Exercise: Your task is to copy every line of the entries that contains "from".

--- Source records Enclosed Below ---

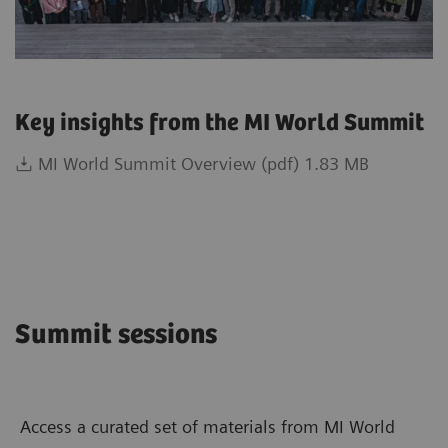
Key insights from the MI World Summit
MI World Summit Overview (pdf) 1.83 MB
Summit sessions
Access a curated set of materials from MI World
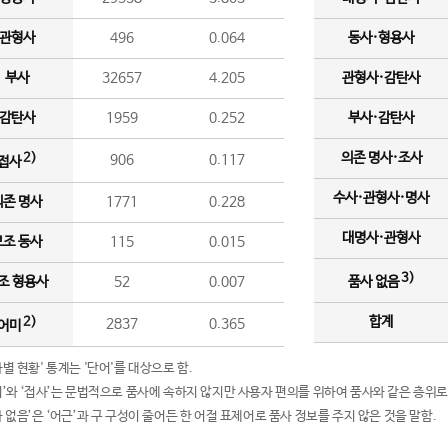
관형사
496
0.064
동사·형용사
부사
32657
4.205
관형사·감탄사
감탄사
1959
0.252
부사·감탄사
의존 명사·조사
2)
906
0.117
접사
수사·관형사·명사
의존 명사
1771
0.228
대명사·관형사
보조 동사
115
0.015
3)
조 형용사
52
0.007
품사 없음
합계
2)
2837
0.365
어미
품사별 현황' 통계는 '단어'를 대상으로 함.
어미’와 ‘접사’는 문법적으로 품사에 속하지 않지만 사용자 편의를 위하여 품사와 같은 층위로
품사 없음’은 ‘어근’과 구 구성이 줄어든 한 어절 표제어로 품사 정보를 주지 않은 것을 말함.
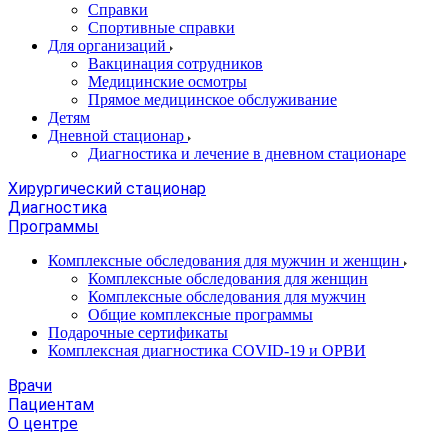
Справки
Спортивные справки
Для организаций
Вакцинация сотрудников
Медицинские осмотры
Прямое медицинское обслуживание
Детям
Дневной стационар
Диагностика и лечение в дневном стационаре
Хирургический стационар
Диагностика
Программы
Комплексные обследования для мужчин и женщин
Комплексные обследования для женщин
Комплексные обследования для мужчин
Общие комплексные программы
Подарочные сертификаты
Комплексная диагностика COVID-19 и ОРВИ
Врачи
Пациентам
О центре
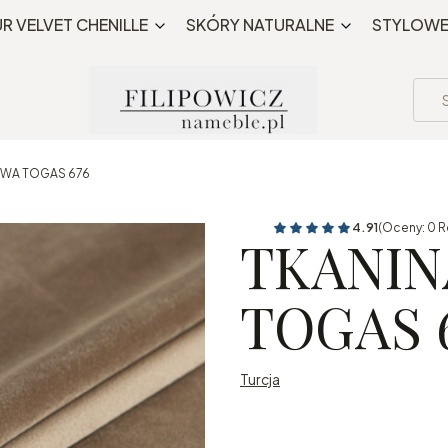
Bezpłatna wysyłka MWZ 195 PLN
R VELVET CHENILLE
SKÓRY NATURALNE
STYLOW
OWA TOGAS 676
4.91
(Oceny: 0 R
TKANIN
TOGAS 
Turcja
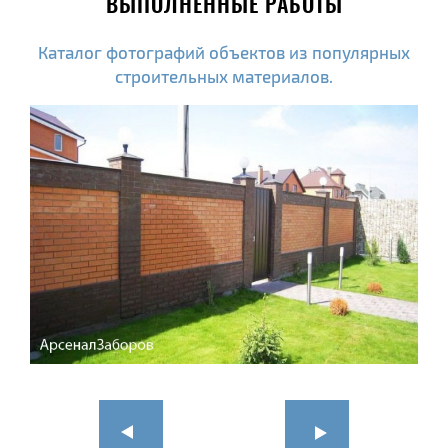
ВЫПОЛНЕННЫЕ РАБОТЫ
Каталог фотографий объектов из популярных
строительных материалов.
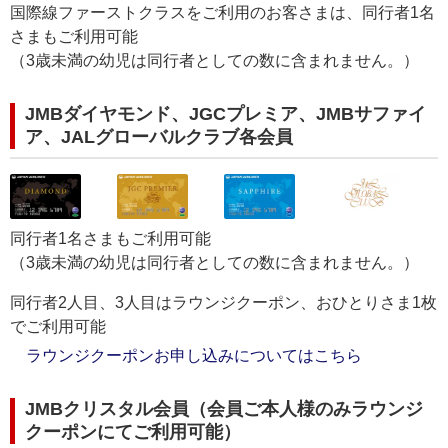
国際線ファーストクラスをご利用のお客さまは、同行者1名
さまもご利用可能
（3歳未満の幼児は同行者としての数に含まれません。）
JMBダイヤモンド、JGCプレミア、JMBサファイ
ア、JALグローバルクラブ各会員
同行者1名さまもご利用可能
（3歳未満の幼児は同行者としての数に含まれません。）
同行者2人目、3人目はラウンジクーポン、おひとりさま1枚
でご利用可能
ラウンジクーポンお申し込みについてはこちら
JMBクリスタル会員（会員ご本人様のみラウンジ
クーポンにてご利用可能）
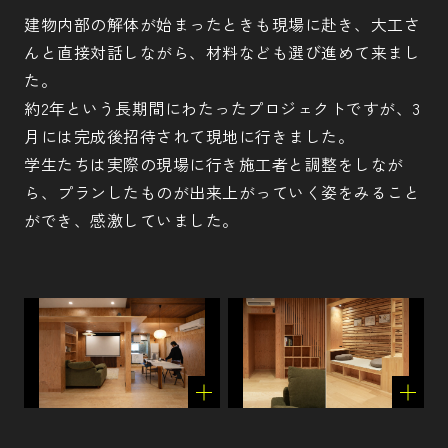
建物内部の解体が始まったときも現場に赴き、大工さ
んと直接対話しながら、材料なども選び進めて来まし
た。
約2年という長期間にわたったプロジェクトですが、3
月には完成後招待されて現地に行きました。
学生たちは実際の現場に行き施工者と調整をしなが
ら、プランしたものが出来上がっていく姿をみること
ができ、感激していました。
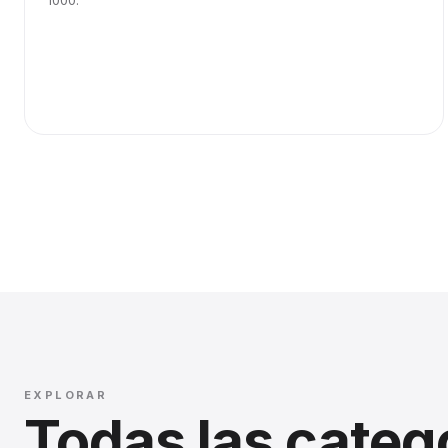
1000.
EXPLORAR
Todas las categ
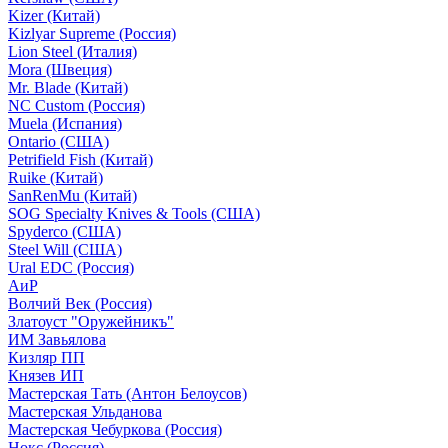
Kizer (Китай)
Kizlyar Supreme (Россия)
Lion Steel (Италия)
Mora (Швеция)
Mr. Blade (Китай)
NC Custom (Россия)
Muela (Испания)
Ontario (США)
Petrifield Fish (Китай)
Ruike (Китай)
SanRenMu (Китай)
SOG Specialty Knives & Tools (США)
Spyderco (США)
Steel Will (США)
Ural EDC (Россия)
АиР
Волчий Век (Россия)
Златоуст "Оружейникъ"
ИМ Завьялова
Кизляр ПП
Князев ИП
Мастерская Тать (Антон Белоусов)
Мастерская Ульданова
Мастерская Чебуркова (Россия)
Нокс (Россия)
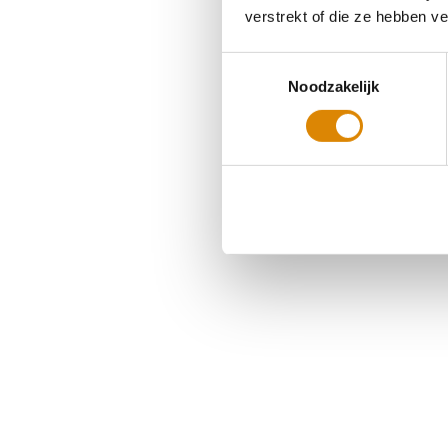
verstrekt of die ze hebben v
Toestemmingsselectie
Noodzakelijk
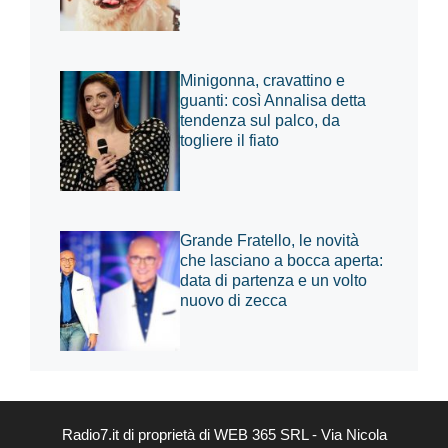
Minigonna, cravattino e
guanti: così Annalisa detta
tendenza sul palco, da
togliere il fiato
Grande Fratello, le novità
che lasciano a bocca aperta:
data di partenza e un volto
nuovo di zecca
Radio7.it di proprietà di WEB 365 SRL - Via Nicola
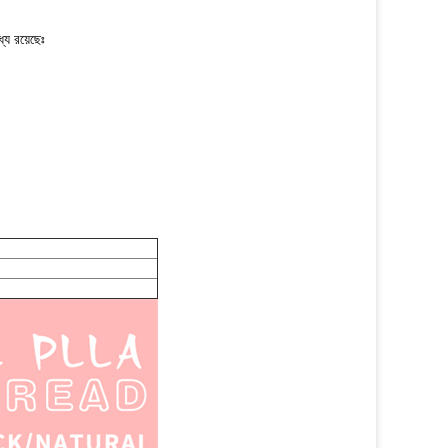
যে রয়েছেঃ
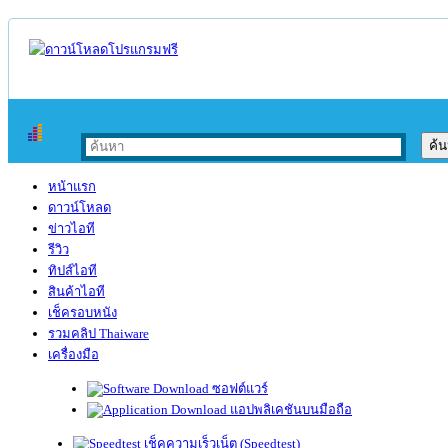
หน้าแรก
ดาวน์โหลด
ข่าวไอที
รีวิว
ทิปส์ไอที
สินค้าไอที
เช็ครอบหนัง
รวมคลิป Thaiware
เครื่องมือ
ซอฟต์แวร์
แอปพลิเคชันบนมือถือ
เช็คความเร็วเน็ต (Speedtest)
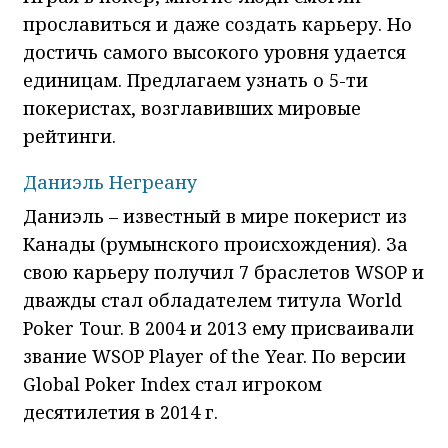
прославиться и даже создать карьеру. Но
достичь самого высокого уровня удается
единицам. Предлагаем узнать о 5-ти
покеристах, возглавивших мировые
рейтинги.
Даниэль Негреану
Даниэль – известный в мире покерист из
Канады (румынского происхождения). За
свою карьеру получил 7 браслетов WSOP и
дважды стал обладателем титула World
Poker Tour. В 2004 и 2013 ему присваивали
звание WSOP Player of the Year. По версии
Global Poker Index стал игроком
десятилетия в 2014 г.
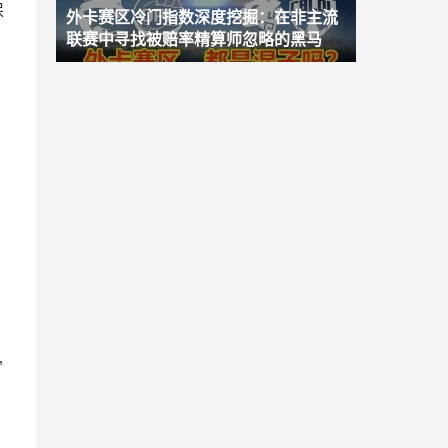
保
外卡赛区冷门指数深度挖掘：在非主流
联赛中寻找被赔率精算师忽略的黑马
”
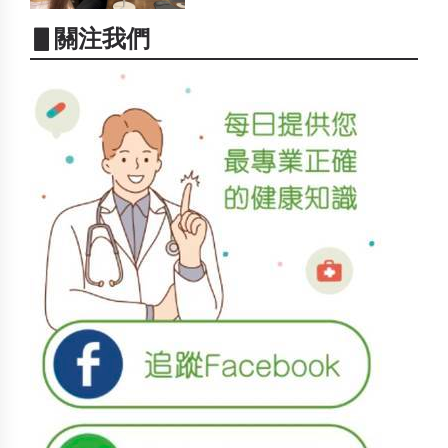
▋關注我們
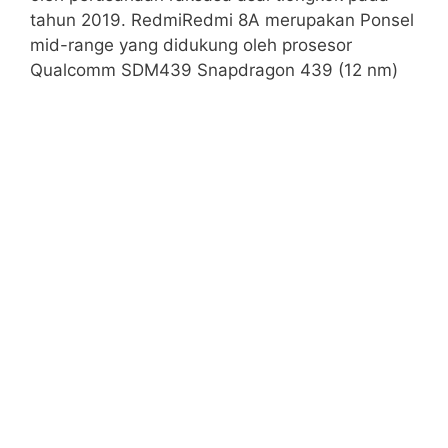
tahun 2019. RedmiRedmi 8A merupakan Ponsel
mid-range yang didukung oleh prosesor
Qualcomm SDM439 Snapdragon 439 (12 nm)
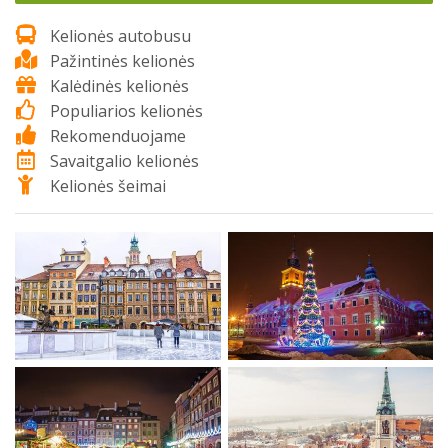
Kelionės autobusu
Pažintinės kelionės
Kalėdinės kelionės
Populiarios kelionės
Rekomenduojame
Savaitgalio kelionės
Kelionės šeimai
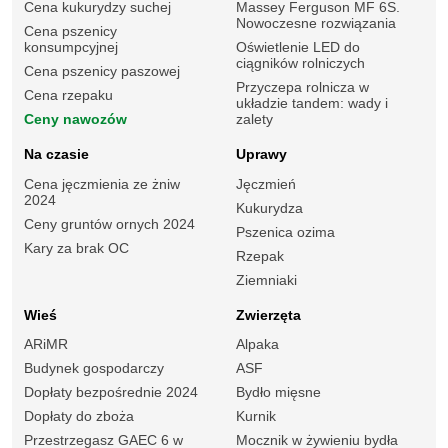
Cena kukurydzy suchej
Massey Ferguson MF 6S.
Nowoczesne rozwiązania
Cena pszenicy
konsumpcyjnej
Oświetlenie LED do
ciągników rolniczych
Cena pszenicy paszowej
Przyczepa rolnicza w
Cena rzepaku
układzie tandem: wady i
Ceny nawozów
zalety
Na czasie
Uprawy
Cena jęczmienia ze żniw
Jęczmień
2024
Kukurydza
Ceny gruntów ornych 2024
Pszenica ozima
Kary za brak OC
Rzepak
Ziemniaki
Wieś
Zwierzęta
ARiMR
Alpaka
Budynek gospodarczy
ASF
Dopłaty bezpośrednie 2024
Bydło mięsne
Dopłaty do zboża
Kurnik
Przestrzegasz GAEC 6 w
Mocznik w żywieniu bydła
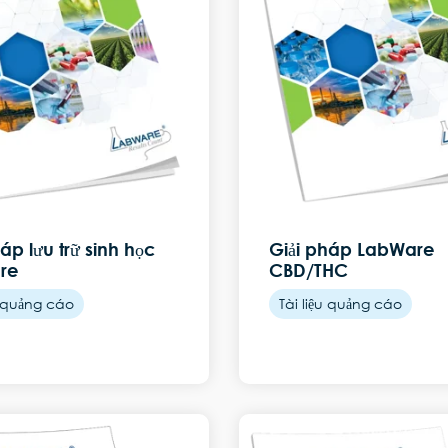
áp lưu trữ sinh học
Giải pháp LabWare
re
CBD/THC
u quảng cáo
Tài liệu quảng cáo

--- End of Enclosed Source records ---

Answer:
Key insights from the MI World Summit
Access a curated set of materials from MI World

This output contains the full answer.